Posted by: smithdavid | March 23, 2014

Lightness of Body

I’m in waist deep at Saunnton and feel out of sorts – there is no board beside me; Matilda is still on the beach, a hundred yards back.

There is good reason for the absence – this is my first attempt to teach others to surf. Claire and Sophie have both hired wetsuits and boards from their B&B and are now beside me, paddling for foamies.

Earlier, Emmet and I showed them how to pop-up on the shore. Recalling how difficult it was for me to learn to get up, it would’ve probably been better to get them to practice pop-ups for an hour before going near the sea. But they had that giddy, seaside excitement and there was no way we could deny them a run in the water.



A wave forms twenty yards away and Claire gets on the board. As it approaches I line Claire’s board up and when the wave reaches us I push it hard so that it is taken by the white foam. As Claire and the board rush away, her leash snags on the scar on my left hand – there is numbness and then sharp pain.
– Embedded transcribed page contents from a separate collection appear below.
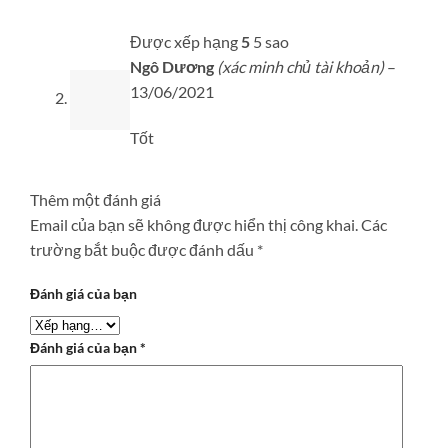
Được xếp hạng
5
5 sao
Ngô Dương
(xác minh chủ tài khoản)
–
13/06/2021
Tốt
Thêm một đánh giá
Email của bạn sẽ không được hiển thị công khai.
Các
trường bắt buộc được đánh dấu
*
Đánh giá của bạn
Đánh giá của bạn
*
It’s a schoolboy error, a mistake I recall a friend of Andre’s make when he helped with a lesson in Nahoon.

Claire tries to stand but the board wobbles beneath her and she is never well enough set after that to make another attempt.

I leave my hand submerged for a while; let the cold soothe it.
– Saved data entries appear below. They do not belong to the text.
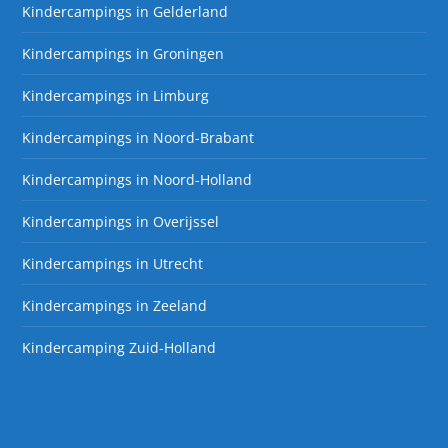
Kindercampings in Gelderland
Kindercampings in Groningen
Kindercampings in Limburg
Kindercampings in Noord-Brabant
Kindercampings in Noord-Holland
Kindercampings in Overijssel
Kindercampings in Utrecht
Kindercampings in Zeeland
Kindercamping Zuid-Holland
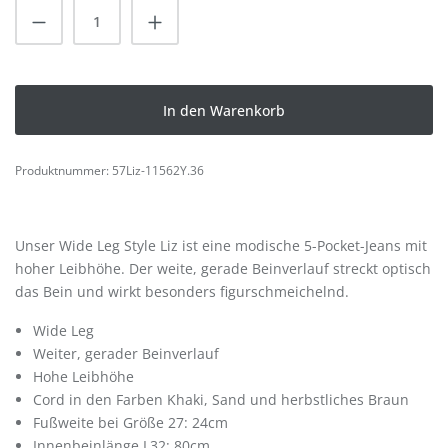
Produkt Anzahl: Gib den gewünschten Wert
In den Warenkorb
Produktnummer:
57Liz-11562Y.36
Unser Wide Leg Style Liz ist eine modische 5-Pocket-Jeans mit
hoher Leibhöhe. Der weite, gerade Beinverlauf streckt optisch
das Bein und wirkt besonders figurschmeichelnd.
Wide Leg
Weiter, gerader Beinverlauf
Hohe Leibhöhe
Cord in den Farben Khaki, Sand und herbstliches Braun
Fußweite bei Größe 27: 24cm
Innenbeinlänge L32: 80cm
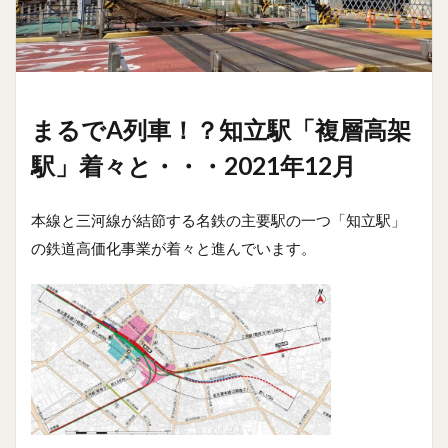
まるでA列車！？知立駅「複層高架
駅」着々と・・・2021年12月
本線と三河線が結節する名鉄の主要駅の一つ「知立駅」
の鉄道高価化事業が着々と進んでいます。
We try another wave for Claire and again it is difficult for her to get stable.

‘I was on a bigger board in easier conditions my first time – and I didn’t get up at all…’ I say when she comes back, grimacing. I remember showing her how to pop-up in a car-park in London when we first discussed her joining our surf trip. She had an elegance about her movements, her body is flexible. It must be difficult for her now not to be able to move that way. But she keeps going, trying wave after wave. I manage to get my hand caught in her leash again at one stage.

one comes back from the sea...

one comes back from the sea…

Emmet has paddled all the way out back and now I see him glide by; he’s got a long, long ride off a wave.
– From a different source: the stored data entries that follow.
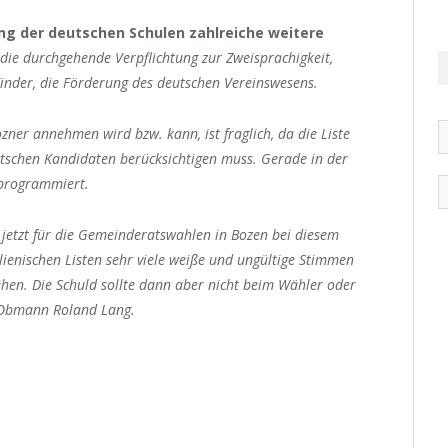
ng der deutschen Schulen zahlreiche weitere
 die durchgehende Verpflichtung zur Zweisprachigkeit,
Kinder, die Förderung des deutschen Vereinswesens.
zner annehmen wird bzw. kann, ist fraglich, da die Liste
utschen Kandidaten berücksichtigen muss. Gerade in der
rprogrammiert.
 jetzt für die Gemeinderatswahlen in Bozen bei diesem
lienischen Listen sehr viele weiße und ungültige Stimmen
hen. Die Schuld sollte dann aber nicht beim Wähler oder
-Obmann Roland Lang.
‘You mind if I go out there for a while?’ I say to Claire. She smiles, nods. She’s probably seen the longing in my eyes as I watch the waves forming farther out.

When I have Matilda and begin paddling out, I look up and see Sophie riding a wave, standing. She throws her arms up in a V, whoops into the air. I smile and resume paddling, anxious to feel the weightlessness of riding a wave myself.

There is not a long wait when I’m out. A line of swell rises not far away; I turn and begin paddling. I feel that familiar thrust as the board catches. I spring up, making no mistake and soon I see the blur of water on either side, feel the lightness of body, spirit.